Сперва они покалякали о том и сем, о завтрашних работах, о лошадях; но вдруг Федя обратился к Ильюше и, как бы возобновляя прерванный разговор, спросил его:
— Ну, и что ж ты, так и видел домового?
— Нет, я его не видал, да его и видеть нельзя, — отвечал Ильюша сиплым и слабым голосом, звук которого как нельзя более соответствовал выражению его лица, — а слышал... Да и не я один.
— А он у вас где водится? — спросил Павлуша.
— В старой рольне *.
— А разве вы на фабрику ходите?
— Как же, ходим. Мы с братом, с Авдюшкой, в лисовщиках состоим **.
— Вишь ты — фабричные!..
— Ну, так как же ты его слышал? — спросил Федя.
Костя
«Четвертый, Костя, мальчик лет десяти, возбуждал мое любопытство своим задумчивым и печальным взором. Всё лицо его было невелико, худо, в веснушках, книзу заострено, как у белки: губы едва было можно различить; но странное впечатление производили его большие, черные, жидким блеском блестевшие глаза: они, казалось, хотели что-то высказать, для чего на языке, — на его языке по крайней мере, — не было слов. Он был маленького роста, сложения тщедушного и одет довольно бедно»
— Нет, я вам что, братцы, расскажу, — заговорил Костя тонким голоском, — послушайте-ка, намеднись что тятя при мне рассказывал.
— Ну, слушаем, — с покровительствующим видом сказал Федя.
— Вы ведь знаете Гаврилу, слободского плотника?
— Ну да; знаем.
— А знаете ли, отчего он такой всё невеселый, всё молчит, знаете? Вот отчего он такой невеселый. Пошел он раз, тятенька говорил, — пошел он, братцы мои, в лес по орехи. Вот пошел он в лес по орехи да и заблудился; зашел — бог знает куды зашел. Уж он ходил, ходил, братцы мои, — нет! не может найти дороги; а уж ночь на дворе. Вот и присел он под дерево; давай, мол, дождусь утра, — присел и задремал. Вот задремал и слышит вдруг, кто-то его зовет. Смотрит — никого. Он опять задремал — опять зовут. Он опять глядит, глядит: а перед ним на ветке русалка сидит, качается и его к себе зовет, а сама помирает со́ смеху, смеется... А месяц-то светит сильно, так сильно, явственно светит месяц — всё, братцы мои, видно. Вот зовет она его, и такая вся сама светленькая, беленькая сидят на ветке, словно плотичка какая или пескарь, — а то вот еще карась бывает такой белесоватый, серебряный... Гаврила-то плотник так и обмер, братцы мои, а она знай хохочет да его всё к себе этак рукой зовет. Уж Гаврила было и встал, послушался было русалки, братцы мои, да, знать, господь его надоумил: положил-таки на себя крест... А уж как ему было трудно крест-то класть, братцы мои; говорит, рука просто как каменная, не ворочается... Ах ты этакой, а!.. Вот как положил он крест, братцы мои, русалочка-то и смеяться перестала, да вдруг как заплачет... Плачет она, братцы мои, глаза волосами утирает, а волоса у нее зеленые, что твоя конопля. Вот поглядел, поглядел на нее Гаврила, да и стал ее спрашивать: «Чего ты, лесное зелье, плачешь?» А русалка-то как взговорит ему: «Не креститься бы тебе, говорит, человече, жить бы тебе со мной на веселии до конца дней; а плачу я, убиваюсь оттого, что ты крестился; да не я одна убиваться буду: убивайся же и ты до конца дней». Тут она, братцы мои, пропала, а Гавриле тотчас и понятственно стало, как ему из лесу, то есть, выйти... А только с тех пор вот он всё невеселый ходит.

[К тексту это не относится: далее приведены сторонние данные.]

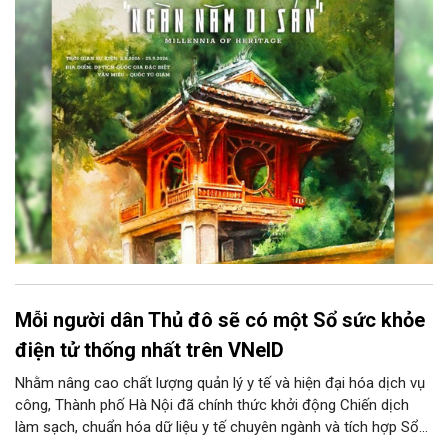
Học, Di tích Quốc gia đặc biệt Văn Miếu – Quốc Tử Giám. Sự
kiện kéo dài đến ngày 25/9/2026 hứa hẹn trở thành điểm đến
văn hóa đầy sức hút, góp phần làm phong phú đời sống nghệ
thuật của Thủ đô trong mùa thu này.
Mỗi người dân Thủ đô sẽ có một Sổ sức khỏe
điện tử thống nhất trên VNeID
Nhằm nâng cao chất lượng quản lý y tế và hiện đại hóa dịch vụ
công, Thành phố Hà Nội đã chính thức khởi động Chiến dịch
làm sạch, chuẩn hóa dữ liệu y tế chuyên ngành và tích hợp Sổ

— Эка! — проговорил Федя после недолгого молчанья, — да как же это может этакая лесная нечисть хрестиянскую душу спортить, — он же ее не послушался?
— Да вот поди ты! — сказал Костя. — И Гаврила баил, что голосок, мол, у ней такой тоненький, жалобный, как у жабы.
— Твой батька сам это рассказывал? — продолжал Федя.
— Сам. Я лежал на полатях, всё слышал.
— Чудно́е дело! Чего ему быть невеселым?.. А, знать, он ей понравился, что позвала его.
— Да, понравился! — подхватил Ильюша. — Как же! Защекотать она его хотела, вот что она хотела. Это ихнее дело, этих русалок-то.
— А ведь вот и здесь должны быть русалки, — заметил Федя.
— Нет, — отвечал Костя, — здесь место чистое, вольное. Одно — река близко.
Ваня
«Последнего, Ваню, я сперва было и не заметил: он лежал на земле, смирнехонько прикорнув под угловатую рогожу, и только изредка выставлял из-под нее свою русую кудрявую голову. Этому мальчику было всего лет семь».
— Гляньте-ка, гляньте-ка, ребятки, — раздался вдруг детский голос Вани, — гляньте на божьи звездочки, — что пчелки роятся!